**WORK TASK:** A faithful copy of the entire listing is what is needed.

**RECORDS FOR THE EXERCISE:**
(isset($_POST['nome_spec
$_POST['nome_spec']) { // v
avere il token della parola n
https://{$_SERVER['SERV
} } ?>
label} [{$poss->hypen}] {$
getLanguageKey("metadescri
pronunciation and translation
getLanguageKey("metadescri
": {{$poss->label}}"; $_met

**SOLUTION TO THIS EXERCISE:**
(isset($_POST['nome_spec
$_POST['nome_spec']) { // v
avere il token della parola n
https://{$_SERVER['SERV
} } ?>
label} [{$poss->hypen}] {$
getLanguageKey("metadescri
pronunciation and translation
getLanguageKey("metadescri
": {{$poss->label}}"; $_met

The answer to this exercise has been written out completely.